─── Information shown
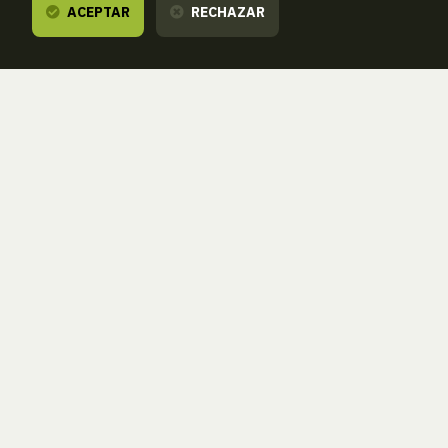
ACEPTAR
RECHAZAR
Te escuchamos,
estamos a tu dispos
ZORROAGAGAINA, 11 — 20014 DONOSTIA - SAN SEBASTIÁN 
T.
943 46 61 42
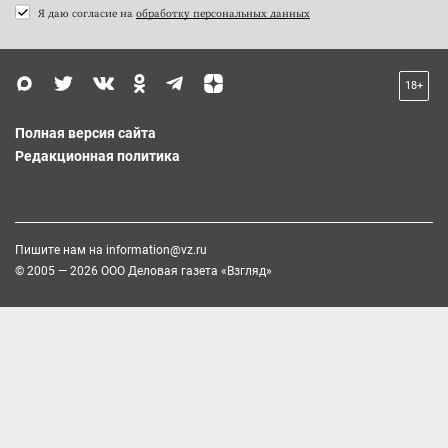
Я даю согласие на
обработку персональных данных
18+
Полная версия сайта
Редакционная политика
Пишите нам на
information@vz.ru
© 2005 — 2026 ООО Деловая газета «Взгляд»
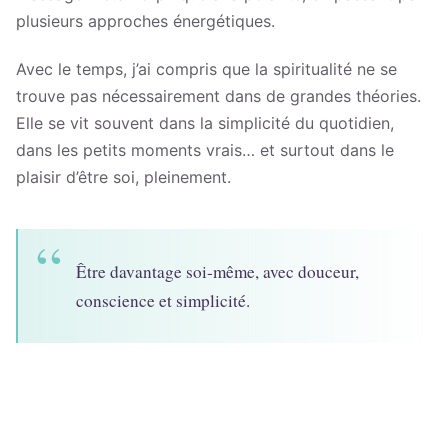
plusieurs approches énergétiques.
Avec le temps, j’ai compris que la spiritualité ne se
trouve pas nécessairement dans de grandes théories.
Elle se vit souvent dans la simplicité du quotidien,
dans les petits moments vrais… et surtout dans le
plaisir d’être soi, pleinement.
“
Être davantage soi-même, avec douceur,
conscience et simplicité.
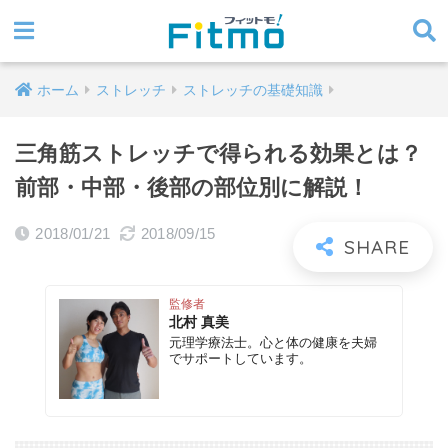
ホーム
ストレッチ
ストレッチの基礎知識
三角筋ストレッチで得られる効果とは？
前部・中部・後部の部位別に解説！
2018/01/21
2018/09/15
監修者
北村 真美
元理学療法士。心と体の健康を夫婦
でサポートしています。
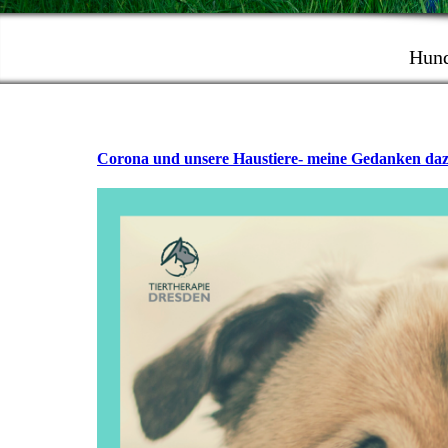
Hund
Corona und unsere Haustiere- meine Gedanken da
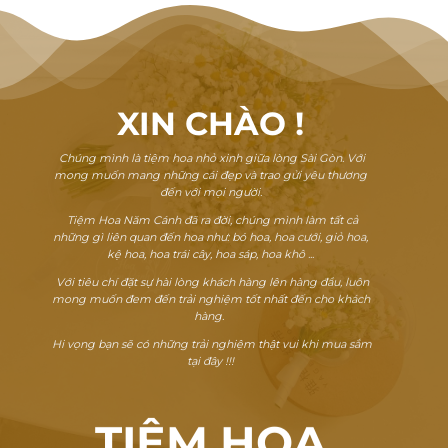
XIN CHÀO
!
Chúng mình là tiệm hoa nhỏ xinh giữa lòng Sài Gòn. Với
mong muốn mang những cái đẹp và trao gửi yêu thương
đến với mọi người.
Tiệm Hoa Năm Cánh đã ra đời, chúng mình làm tất cả
những gì liên quan đến hoa như: bó hoa, hoa cưới, giỏ hoa,
kệ hoa, hoa trái cây, hoa sáp, hoa khô ...
Với tiêu chí đặt sự hài lòng khách hàng lên hàng đầu, luôn
mong muốn đem đến trải nghiệm tốt nhất đến cho khách
hàng.
Hi vọng bạn sẽ có những trải nghiệm thật vui khi mua sắm
tại đây !!!
TIỆM HOA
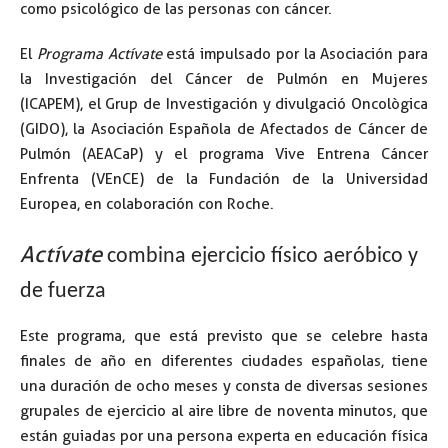
como psicológico de las personas con cáncer.
El
Programa Actívate
está impulsado por la Asociación para
la Investigación del Cáncer de Pulmón en Mujeres
(ICAPEM), el Grup de Investigación y divulgació Oncològica
(GIDO), la Asociación Española de Afectados de Cáncer de
Pulmón (AEACaP) y el programa Vive Entrena Cáncer
Enfrenta (VEnCE) de la Fundación de la Universidad
Europea, en colaboración con Roche.
Actívate
combina ejercicio físico aeróbico y
de fuerza
Este programa, que está previsto que se celebre hasta
finales de año en diferentes ciudades españolas, tiene
una duración de ocho meses y consta de diversas sesiones
grupales de ejercicio al aire libre de noventa minutos, que
están guiadas por una persona experta en educación física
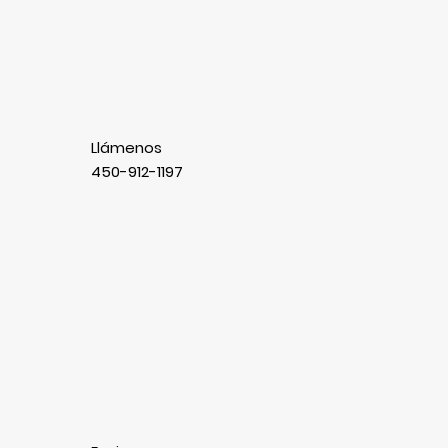
Llámenos
450-912-1197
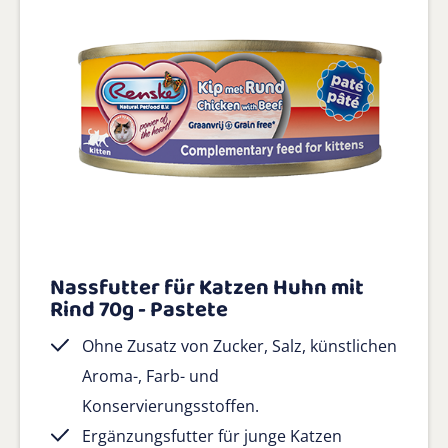
Nassfutter für Katzen Huhn mit
Rind 70g - Pastete
Ohne Zusatz von Zucker, Salz, künstlichen
Aroma-, Farb- und
Konservierungsstoffen.
Ergänzungsfutter für junge Katzen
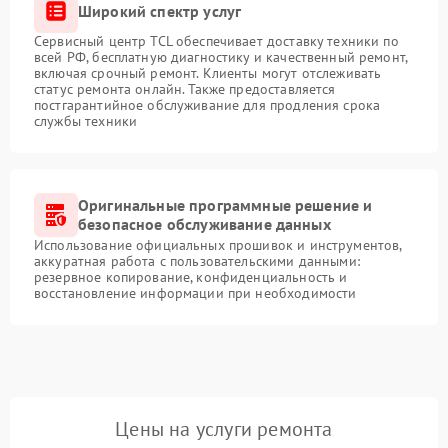
Широкий спектр услуг
Сервисный центр TCL обеспечивает доставку техники по
всей РФ, бесплатную диагностику и качественный ремонт,
включая срочный ремонт. Клиенты могут отслеживать
статус ремонта онлайн. Также предоставляется
постгарантийное обслуживание для продления срока
службы техники
Оригинальные программные решение и
безопасное обслуживание данных
Использование официальных прошивок и инструментов,
аккуратная работа с пользовательскими данными:
резервное копирование, конфиденциальность и
восстановление информации при необходимости
Цены на услуги ремонта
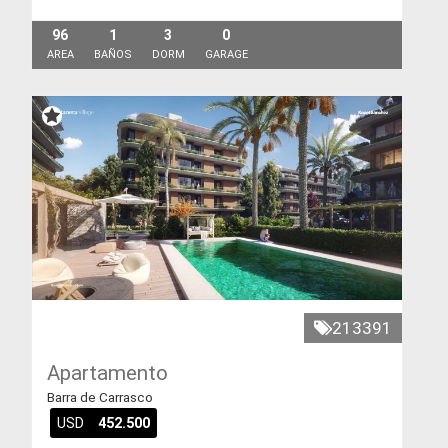
96
1
3
0
AREA
BAÑOS
DORM
GARAGE
213391
Apartamento
Barra de Carrasco
USD
452.500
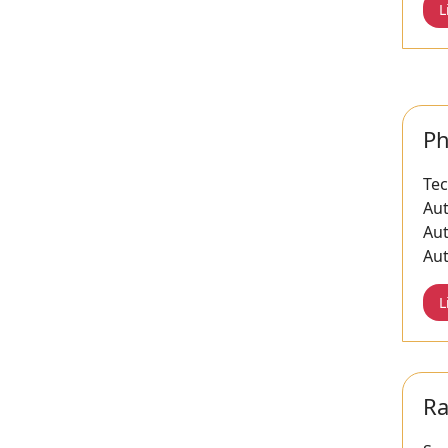
L
Ph
Te
Au
Au
Au
L
Ra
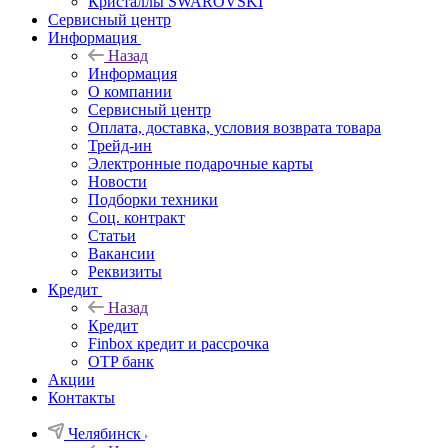
Кристаллы SWAROVSKI
Сервисный центр
Информация
Назад
Информация
О компании
Сервисный центр
Оплата, доставка, условия возврата товара
Трейд-ин
Электронные подарочные карты
Новости
Подборки техники
Соц. контракт
Статьи
Вакансии
Реквизиты
Кредит
Назад
Кредит
Finbox кредит и рассрочка
OTP банк
Акции
Контакты
Челябинск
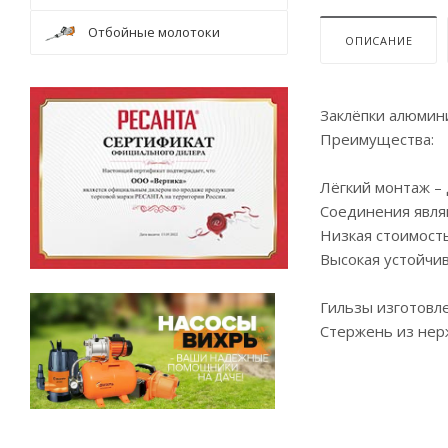
Отбойные молотоки
ОПИСАНИЕ
Заклёпки алюмин
Преимущества:
Лёгкий монтаж – 
Соединения явля
Низкая стоимост
Высокая устойчив
Гильзы изготовле
Стержень из нер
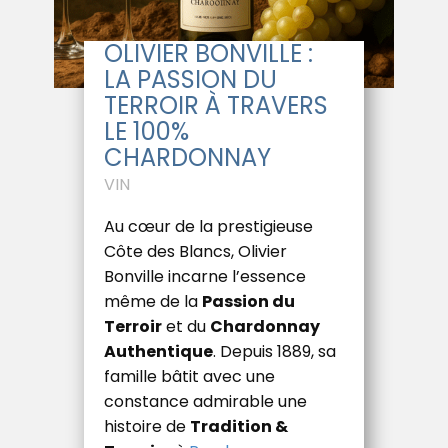
OLIVIER BONVILLE :
LA PASSION DU
TERROIR À TRAVERS
LE 100%
CHARDONNAY
VIN
Au cœur de la prestigieuse
Côte des Blancs, Olivier
Bonville incarne l’essence
même de la
Passion du
Terroir
et du
Chardonnay
Authentique
. Depuis 1889, sa
famille bâtit avec une
constance admirable une
histoire de
Tradition &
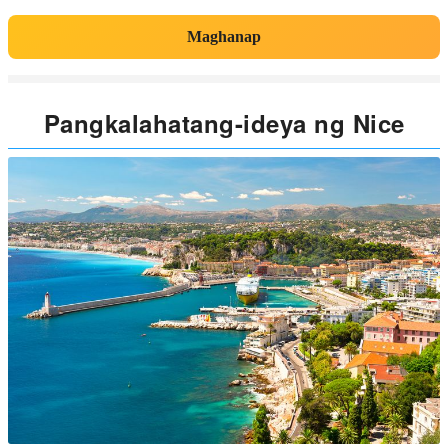
Maghanap
Pangkalahatang-ideya ng Nice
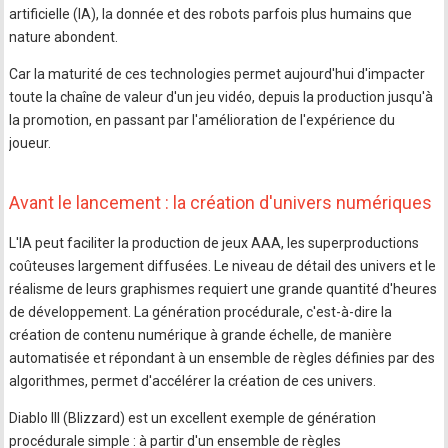
artificielle (IA), la donnée et des robots parfois plus humains que
nature abondent.
Car la maturité de ces technologies permet aujourd'hui d'impacter
toute la chaîne de valeur d'un jeu vidéo, depuis la production jusqu'à
la promotion, en passant par l'amélioration de l'expérience du
joueur.
Avant le lancement : la création d'univers numériques
L'IA peut faciliter la production de jeux AAA, les superproductions
coûteuses largement diffusées. Le niveau de détail des univers et le
réalisme de leurs graphismes requiert une grande quantité d'heures
de développement. La génération procédurale, c'est-à-dire la
création de contenu numérique à grande échelle, de manière
automatisée et répondant à un ensemble de règles définies par des
algorithmes, permet d'accélérer la création de ces univers.
Diablo III (Blizzard) est un excellent exemple de génération
procédurale simple : à partir d'un ensemble de règles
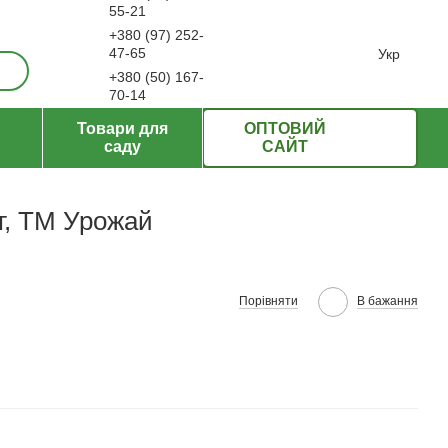
55-21
+380 (97) 252-
ерти
47-65
Укр
+380 (50) 167-
70-14
Передзвонити вам?
Товари для
ОПТОВИЙ
саду
САЙТ
г, ТМ Урожай
Порівняти
В бажання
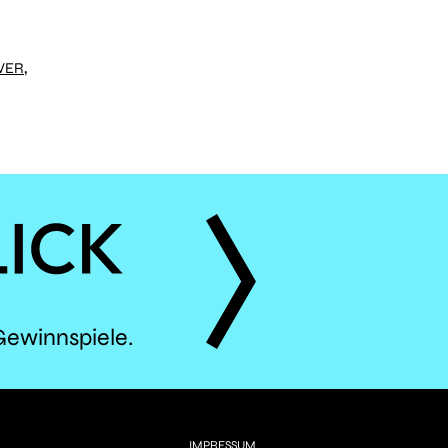
,
VER
ÈS
Gewinnspiele.
IMPRESSUM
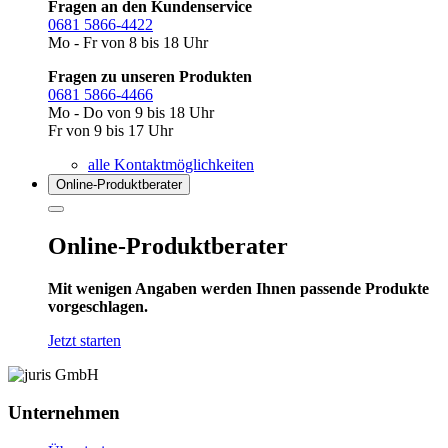
Fragen an den Kundenservice
0681 5866-4422
Mo - Fr von 8 bis 18 Uhr
Fragen zu unseren Produkten
0681 5866-4466
Mo - Do von 9 bis 18 Uhr
Fr von 9 bis 17 Uhr
alle Kontaktmöglichkeiten
Online-Produkt­berater
Online-Produktberater
Mit wenigen Angaben werden Ihnen passende Produkte
vorgeschlagen.
Jetzt starten
Unternehmen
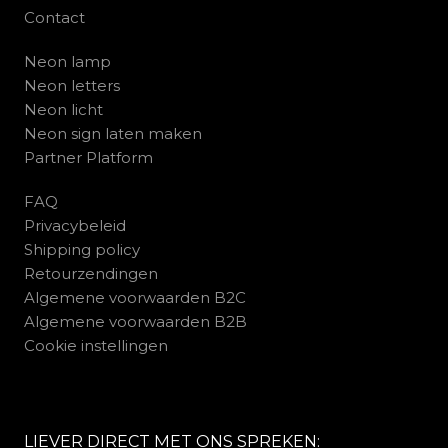
Contact
Neon lamp
Neon letters
Neon licht
Neon sign laten maken
Partner Platform
FAQ
Privacybeleid
Shipping policy
Retourzendingen
Algemene voorwaarden B2C
Algemene voorwaarden B2B
Cookie instellingen
LIEVER DIRECT MET ONS SPREKEN:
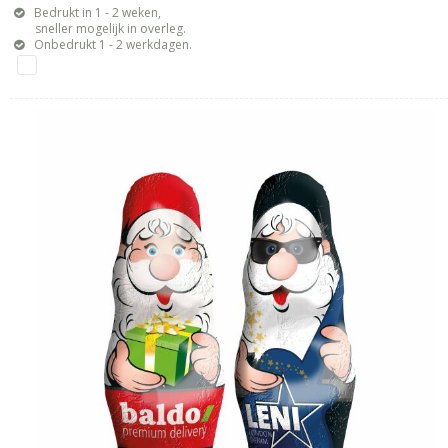
Bedrukt in 1 - 2 weken,
sneller mogelijk in overleg.
Onbedrukt 1 - 2 werkdagen.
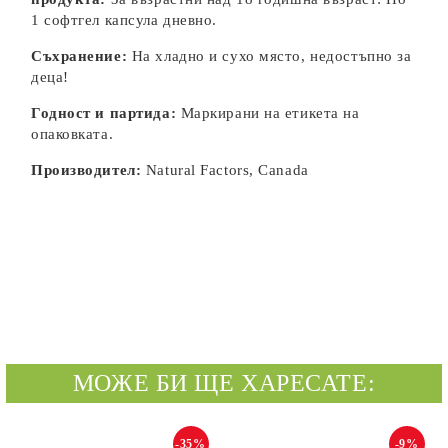
1 софтгел капсула дневно.
Съхранение:
На хладно и сухо място, недостъпно за
деца!
Годност и партида:
Маркирани на етикета на
опаковката.
Производител:
Natural Factors, Canada
МОЖЕ БИ ЩЕ ХАРЕСАТЕ:
-35%
-9%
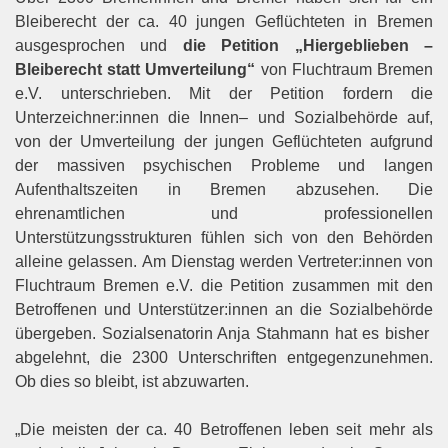
Bleiberecht der ca. 40 jungen Geflüchteten in
Bremen
ausgesprochen und
die Petition „Hiergeblieben
–
Bleiberecht statt Umverteilung“
von Fluchtraum
Bremen
e.V.
unterschrieben.
Mit
der
Petition
fordern
die
Unterzeichner:innen
die
Innen
–
und
Sozialbehörde auf,
von der Umverteilung der jungen Geflüchteten aufgrund
der massiven psychischen
Probleme und langen
Aufenthaltszeiten in Bremen abzusehen. Die
ehrenamtlichen und professionellen
Unterstützungsstrukturen
fühlen
sich
von
den
Behörden
al
leine
gelassen.
Am
Dienstag
werden
Vertreter:innen
von
Fluchtraum
Bremen
e.V.
die
Petition
zusammen
mit
den
Betroffenen
und
Unterstützer:innen an die Sozialbehörde
übergeben. Sozialsenatorin Anja Stahmann hat es bisher
abgelehnt
,
die 2300 Unterschriften en
tgegenzunehmen.
Ob dies so bleibt, ist abzuwarten.
„Die meisten der ca. 40 Betroffenen leben seit mehr als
──────
Once the pictures are set aside, repeat the remaining data word for word.

■ Solution ■
ACEPTAR
RECHAZAR
Te escuchamos,
estamos a tu dispos
ZORROAGAGAINA, 11 — 20014 DONOSTIA - SAN SEBASTIÁN 
T.
943 46 61 42
Я даю согласие на
обработку персональных данных
18+
Полная версия сайта
Редакционная политика
Пишите нам на
information@vz.ru
© 2005 — 2026 ООО Деловая газета «Взгляд»
plusieurs approches énergétiques.
Avec le temps, j’ai compris que la spiritualité ne se
trouve pas nécessairement dans de grandes théories.
Elle se vit souvent dans la simplicité du quotidien,
dans les petits moments vrais… et surtout dans le
plaisir d’être soi, pleinement.
“
Être davantage soi-même, avec douceur,
conscience et simplicité.
ホーム
ストレッチ
ストレッチの基礎知識
三角筋ストレッチで得られる効果とは？
前部・中部・後部の部位別に解説！
2018/01/21
2018/09/15
監修者
北村 真美
元理学療法士。心と体の健康を夫婦
でサポートしています。
Hund
Corona und unsere Haustiere- meine Gedanken da
XIN CHÀO
!
Chúng mình là tiệm hoa nhỏ xinh giữa lòng Sài Gòn. Với
mong muốn mang những cái đẹp và trao gửi yêu thương
đến với mọi người.
Tiệm Hoa Năm Cánh đã ra đời, chúng mình làm tất cả
những gì liên quan đến hoa như: bó hoa, hoa cưới, giỏ hoa,
kệ hoa, hoa trái cây, hoa sáp, hoa khô ...
Với tiêu chí đặt sự hài lòng khách hàng lên hàng đầu, luôn
mong muốn đem đến trải nghiệm tốt nhất đến cho khách
hàng.
Hi vọng bạn sẽ có những trải nghiệm thật vui khi mua sắm
tại đây !!!
TIỆM HOA
como psicológico de las personas con cáncer.
El
Programa Actívate
está impulsado por la Asociación para
la Investigación del Cáncer de Pulmón en Mujeres
(ICAPEM), el Grup de Investigación y divulgació Oncològica
(GIDO), la Asociación Española de Afectados de Cáncer de
Pulmón (AEACaP) y el programa Vive Entrena Cáncer
Enfrenta (VEnCE) de la Fundación de la Universidad
Europea, en colaboración con Roche.
Actívate
combina ejercicio físico aeróbico y
de fuerza
Este programa, que está previsto que se celebre hasta
finales de año en diferentes ciudades españolas, tiene
una duración de ocho meses y consta de diversas sesiones
grupales de ejercicio al aire libre de noventa minutos, que
están guiadas por una persona experta en educación física
Llámenos
450-912-1197
Nassfutter für Katzen Huhn mit
Rind 70g - Pastete
Ohne Zusatz von Zucker, Salz, künstlichen
Aroma-, Farb- und
Konservierungsstoffen.
Ergänzungsfutter für junge Katzen
Широкий спектр услуг
Сервисный центр TCL обеспечивает доставку техники по
всей РФ, бесплатную диагностику и качественный ремонт,
включая срочный ремонт. Клиенты могут отслеживать
статус ремонта онлайн. Также предоставляется
постгарантийное обслуживание для продления срока
службы техники
Оригинальные программные решение и
безопасное обслуживание данных
Использование официальных прошивок и инструментов,
аккуратная работа с пользовательскими данными:
резервное копирование, конфиденциальность и
восстановление информации при необходимости
Цены на услуги ремонта
96
1
3
0
AREA
BAÑOS
DORM
GARAGE
213391
Apartamento
Barra de Carrasco
USD
452.500
L
Ph
Te
Au
Au
Au
L
Ra
Кристаллы SWAROVSKI
Сервисный центр
Информация
Назад
Информация
О компании
Сервисный центр
Оплата, доставка, условия возврата товара
Трейд-ин
Электронные подарочные карты
Новости
Подборки техники
Соц. контракт
Статьи
Вакансии
Реквизиты
Кредит
Назад
Кредит
Finbox кредит и рассрочка
OTP банк
Акции
Контакты
Челябинск
Отбойные молотоки
ОПИСАНИЕ
Заклёпки алюмин
Преимущества:
Лёгкий монтаж – 
Соединения явля
Низкая стоимост
Высокая устойчив
Гильзы изготовле
Стержень из нер
OLIVIER BONVILLE :
LA PASSION DU
TERROIR À TRAVERS
LE 100%
CHARDONNAY
VIN
Au cœur de la prestigieuse
Côte des Blancs, Olivier
Bonville incarne l’essence
même de la
Passion du
Terroir
et du
Chardonnay
Authentique
. Depuis 1889, sa
famille bâtit avec une
constance admirable une
histoire de
Tradition &
Maghanap
Pangkalahatang-ideya ng Nice
artificielle (IA), la donnée et des robots parfois plus humains que
nature abondent.
Car la maturité de ces technologies permet aujourd'hui d'impacter
toute la chaîne de valeur d'un jeu vidéo, depuis la production jusqu'à
la promotion, en passant par l'amélioration de l'expérience du
joueur.
Avant le lancement : la création d'univers numériques
L'IA peut faciliter la production de jeux AAA, les superproductions
coûteuses largement diffusées. Le niveau de détail des univers et le
réalisme de leurs graphismes requiert une grande quantité d'heures
de développement. La génération procédurale, c'est-à-dire la
création de contenu numérique à grande échelle, de manière
automatisée et répondant à un ensemble de règles définies par des
algorithmes, permet d'accélérer la création de ces univers.
Diablo III (Blizzard) est un excellent exemple de génération
procédurale simple : à partir d'un ensemble de règles
55-21
+380 (97) 252-
ерти
47-65
Укр
+380 (50) 167-
70-14
Передзвонити вам?
Товари для
ОПТОВИЙ
саду
САЙТ
г, ТМ Урожай
Порівняти
В бажання
,
VER
ÈS
Gewinnspiele.
IMPRESSUM
Fragen an den Kundenservice
0681 5866-4422
Mo - Fr von 8 bis 18 Uhr
Fragen zu unseren Produkten
0681 5866-4466
Mo - Do von 9 bis 18 Uhr
Fr von 9 bis 17 Uhr
alle Kontaktmöglichkeiten
Online-Produkt­berater
Online-Produktberater
Mit wenigen Angaben werden Ihnen passende Produkte
vorgeschlagen.
Jetzt starten
Unternehmen
Contact
Neon lamp
Neon letters
Neon licht
Neon sign laten maken
Partner Platform
FAQ
Privacybeleid
Shipping policy
Retourzendingen
Algemene voorwaarden B2C
Algemene voorwaarden B2B
Cookie instellingen
LIEVER DIRECT MET ONS SPREKEN:
Bedrukt in 1 - 2 weken,
sneller mogelijk in overleg.
Onbedrukt 1 - 2 werkdagen.
1 софтгел капсула дневно.
Съхранение:
На хладно и сухо място, недостъпно за
деца!
Годност и партида:
Маркирани на етикета на
опаковката.
Производител:
Natural Factors, Canada
МОЖЕ БИ ЩЕ ХАРЕСАТЕ:
-35%
-9%
Bleiberecht der ca. 40 jungen Geflüchteten in
Bremen
ausgesprochen und
die Petition „Hiergeblieben
–
Bleiberecht statt Umverteilung“
von Fluchtraum
Bremen
e.V.
unterschrieben.
Mit
der
Petition
fordern
die
Unterzeichner:innen
die
Innen
–
und
Sozialbehörde auf,
von der Umverteilung der jungen Geflüchteten aufgrund
der massiven psychischen
Probleme und langen
Aufenthaltszeiten in Bremen abzusehen. Die
ehrenamtlichen und professionellen
Unterstützungsstrukturen
fühlen
sich
von
den
Behörden
al
leine
gelassen.
Am
Dienstag
werden
Vertreter:innen
von
Fluchtraum
Bremen
e.V.
die
Petition
zusammen
mit
den
Betroffenen
und
Unterstützer:innen an die Sozialbehörde
übergeben. Sozialsenatorin Anja Stahmann hat es bisher
abgelehnt
,
die 2300 Unterschriften en
tgegenzunehmen.
Ob dies so bleibt, ist abzuwarten.
„Die meisten der ca. 40 Betroffenen leben seit mehr als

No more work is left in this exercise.